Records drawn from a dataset

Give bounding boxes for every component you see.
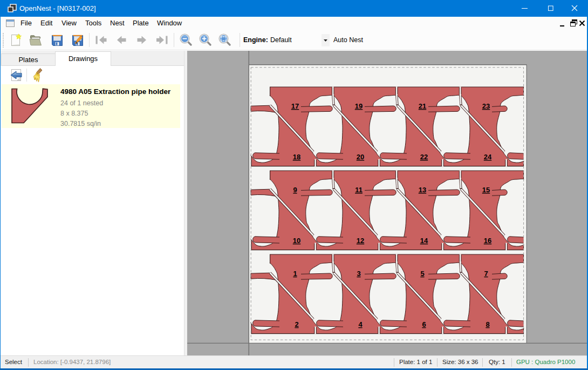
svg-text:23: 23 <box>482 102 490 110</box>
svg-text:24: 24 <box>484 153 492 161</box>
svg-text:4: 4 <box>358 320 363 328</box>
svg-text:22: 22 <box>420 153 428 161</box>
svg-text:19: 19 <box>355 102 363 110</box>
svg-text:3: 3 <box>357 270 360 278</box>
svg-text:13: 13 <box>419 186 426 194</box>
svg-text:17: 17 <box>291 102 299 110</box>
svg-text:5: 5 <box>420 270 424 278</box>
svg-text:2: 2 <box>295 320 298 328</box>
svg-text:12: 12 <box>357 237 364 245</box>
svg-text:6: 6 <box>422 320 426 328</box>
svg-text:10: 10 <box>293 237 300 245</box>
svg-text:20: 20 <box>357 153 364 161</box>
svg-text:21: 21 <box>419 102 426 110</box>
svg-text:14: 14 <box>420 237 428 245</box>
svg-text:7: 7 <box>484 270 488 278</box>
svg-text:1: 1 <box>293 270 297 278</box>
svg-text:15: 15 <box>482 186 490 194</box>
svg-text:9: 9 <box>293 186 297 194</box>
svg-text:8: 8 <box>486 320 489 328</box>
svg-text:16: 16 <box>484 237 491 245</box>
svg-text:11: 11 <box>355 186 363 194</box>
svg-text:18: 18 <box>293 153 300 161</box>
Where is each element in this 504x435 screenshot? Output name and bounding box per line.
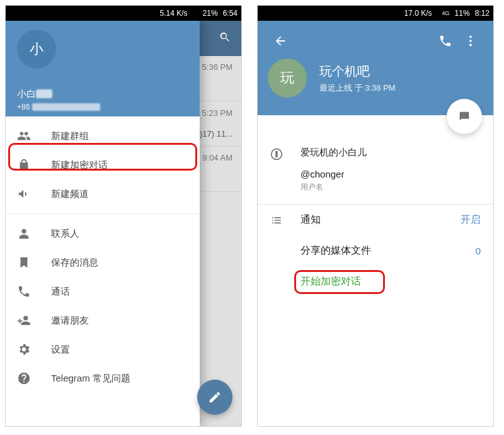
menu-saved-messages[interactable]: 保存的消息	[6, 248, 200, 277]
arrow-left-icon	[273, 34, 287, 48]
pencil-icon	[208, 390, 222, 404]
svg-point-16	[469, 44, 472, 47]
row-label: 通知	[301, 213, 444, 227]
menu-new-channel[interactable]: 新建频道	[6, 179, 200, 208]
clock: 8:12	[475, 9, 490, 18]
gear-icon	[17, 342, 31, 356]
menu-contacts[interactable]: 联系人	[6, 219, 200, 248]
row-value: 开启	[461, 213, 481, 227]
info-icon	[270, 147, 284, 193]
network-speed: 17.0 K/s	[404, 9, 432, 18]
more-vert-icon	[464, 34, 478, 48]
drawer-header[interactable]: 小 小白 +86	[6, 21, 200, 116]
profile-username-caption: 用户名	[301, 182, 367, 193]
status-bar: 5.14 K/s 21% 6:54	[6, 6, 241, 21]
profile-username[interactable]: @chonger	[301, 169, 367, 179]
start-secret-chat-row[interactable]: 开始加密对话	[258, 266, 493, 297]
row-value: 0	[475, 246, 481, 257]
status-bar: 17.0 K/s 4G 11% 8:12	[258, 6, 493, 21]
menu-label: 新建频道	[51, 188, 89, 200]
menu-divider	[6, 213, 200, 214]
compose-fab[interactable]	[197, 380, 232, 415]
battery-percent: 21%	[203, 9, 218, 18]
message-fab[interactable]	[447, 99, 482, 134]
row-label: 开始加密对话	[301, 275, 481, 288]
bookmark-icon	[17, 256, 31, 269]
info-section: 爱玩机的小白儿 @chonger 用户名	[258, 140, 493, 204]
chat-icon	[457, 110, 471, 123]
contact-icon	[17, 227, 31, 240]
menu-new-secret-chat[interactable]: 新建加密对话	[6, 150, 200, 179]
menu-label: 联系人	[51, 228, 79, 240]
list-icon	[270, 214, 284, 227]
notifications-row[interactable]: 通知 开启	[258, 205, 493, 235]
menu-new-group[interactable]: 新建群组	[6, 121, 200, 150]
row-label: 分享的媒体文件	[301, 244, 459, 257]
drawer-menu: 新建群组 新建加密对话 新建频道 联系人 保存的消息	[6, 116, 200, 393]
account-phone: +86	[17, 103, 100, 111]
menu-faq[interactable]: Telegram 常见问题	[6, 364, 200, 393]
svg-point-14	[469, 36, 472, 38]
account-name: 小白	[17, 88, 52, 100]
menu-label: Telegram 常见问题	[51, 373, 130, 385]
call-button[interactable]	[433, 28, 458, 54]
menu-label: 邀请朋友	[51, 315, 89, 327]
person-add-icon	[17, 314, 31, 327]
battery-percent: 11%	[455, 9, 470, 18]
phone-left: 5.14 K/s 21% 6:54 5:36 PM ✓5:23 PM )17) …	[5, 5, 242, 427]
shared-media-row[interactable]: 分享的媒体文件 0	[258, 235, 493, 266]
menu-label: 设置	[51, 344, 70, 356]
navigation-drawer: 小 小白 +86 新建群组 新建加密对话 新建频道	[6, 21, 200, 426]
back-button[interactable]	[268, 28, 293, 54]
svg-point-15	[469, 40, 472, 42]
network-type: 4G	[442, 10, 450, 16]
menu-invite[interactable]: 邀请朋友	[6, 306, 200, 335]
help-icon	[17, 371, 31, 385]
avatar: 小	[17, 30, 56, 69]
group-icon	[17, 129, 31, 143]
menu-calls[interactable]: 通话	[6, 277, 200, 306]
profile-last-seen: 最近上线 于 3:38 PM	[319, 82, 396, 94]
megaphone-icon	[17, 187, 31, 201]
menu-label: 新建群组	[51, 130, 89, 142]
lock-icon	[17, 158, 31, 172]
more-button[interactable]	[458, 28, 483, 54]
menu-label: 新建加密对话	[51, 159, 108, 171]
profile-bio: 爱玩机的小白儿	[301, 147, 367, 159]
menu-label: 保存的消息	[51, 257, 98, 269]
menu-label: 通话	[51, 286, 70, 298]
profile-title: 玩个机吧	[319, 63, 396, 80]
profile-body: 爱玩机的小白儿 @chonger 用户名 通知 开启 分享的媒体文件 0 开始加…	[258, 115, 493, 297]
clock: 6:54	[223, 9, 238, 18]
phone-icon	[438, 34, 452, 48]
network-speed: 5.14 K/s	[160, 9, 188, 18]
menu-settings[interactable]: 设置	[6, 335, 200, 364]
avatar[interactable]: 玩	[268, 59, 307, 98]
phone-right: 17.0 K/s 4G 11% 8:12 玩 玩个机吧	[257, 5, 494, 427]
phone-icon	[17, 285, 31, 298]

Task item
Across the entries above, find the lines with the string "group" and copy them.

Task answer
menu-new-group[interactable]: 新建群组	[6, 121, 200, 150]
group-icon	[17, 129, 31, 143]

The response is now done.